# Rearrangement of a Sequence

• Oct 22nd 2008, 11:22 PM
Jes
Rearrangement of a Sequence
Hi, I want to prove that a converging sequence will still converge to the same limit even if all the terms are permuted. I figured the problematic terms are the first $N-1$ terms since they can be located anywhere in the permuted sequence. To get rid of them, I want to find the largest permuted index of these finite terms and define that as the new starting point for the tail sequence. Here's what I got:

Suppose $\{a_n\}$ converges to $L$. Let $\phi : \mathbb{N} \rightarrow \mathbb{N}$ be a bijection. Define a new sequence by $\{ a_{\phi(n)} \}$. We want to show this new sequence converges to $L$.

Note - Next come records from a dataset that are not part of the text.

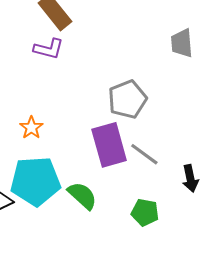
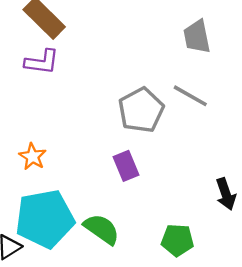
purple rectangle: (109, 145) -> (126, 166), size x0.6
gray line: (144, 154) -> (190, 96), moved

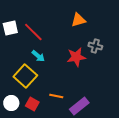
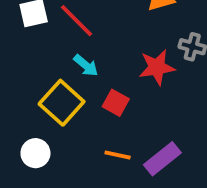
orange line: (56, 96) -> (118, 155), moved
red square: (32, 104) -> (116, 103), moved

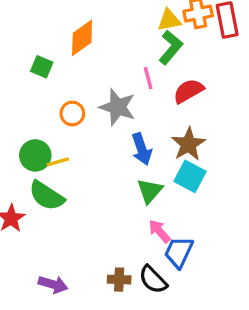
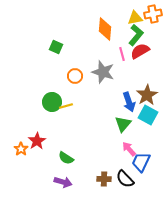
orange diamond: (82, 38) -> (105, 29), moved, turned -50
red semicircle: (188, 91) -> (140, 51), moved
blue arrow: (142, 149) -> (129, 102), moved
green semicircle: (47, 196) -> (66, 158), moved, size x0.7

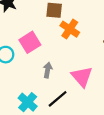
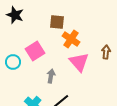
pink triangle: (82, 77) -> (79, 62), moved

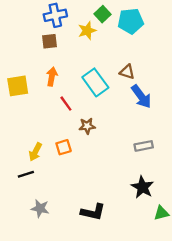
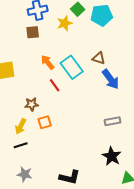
orange arrow: (52, 77) -> (48, 62), moved, turned -49
red line: (66, 104) -> (55, 85), moved
brown star: (87, 126) -> (32, 104), moved
black line: (26, 174) -> (21, 145), moved

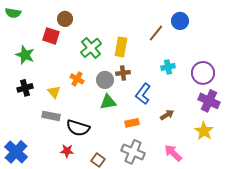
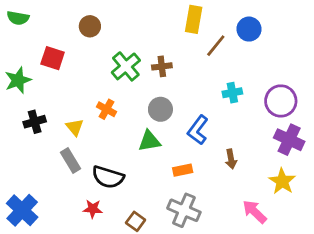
red square: (51, 36) -> (53, 58), moved
yellow rectangle: (121, 47) -> (194, 19), moved
green star: (25, 55) -> (18, 80), moved, turned 30
brown cross: (123, 73) -> (162, 66), moved
gray circle: (105, 80) -> (160, 109), moved
brown arrow: (167, 115) -> (231, 159), turned 112
gray rectangle: (51, 116) -> (71, 160), turned 48
pink arrow: (173, 153) -> (255, 212), moved

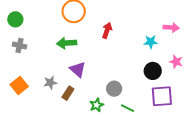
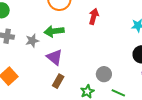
purple triangle: (78, 69) -> (55, 57), moved
gray star: (50, 83) -> (32, 41), moved

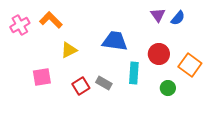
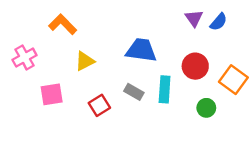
pink cross: (20, 25) -> (25, 57), moved
gray rectangle: (104, 83) -> (134, 92), moved

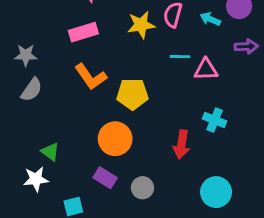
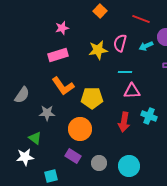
cyan arrow: (210, 19) -> (146, 46), turned -48
gray star: (26, 55) -> (47, 113), moved
pink triangle: (206, 70) -> (132, 91), moved
red arrow: (181, 144) -> (124, 122), moved
cyan circle: (216, 192) -> (129, 166), moved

Given any $\epsilon > 0$, there is some $N' \in \mathbb{N}$ such that if $n \geq N'$, then $d(a_n, L) < \epsilon$. Define $N = \max \{\phi(1), \phi(2), \ldots, \phi(N'), N' \}$ and suppose $\phi(n) \geq N$. Then $d(a_{\phi(n)}, L) \leq \epsilon$.

It seems like that should do it but I'm always skeptical when it seems easy. Thanks.
• Oct 23rd 2008, 01:07 AM
Opalg
That looks like a good proof to me.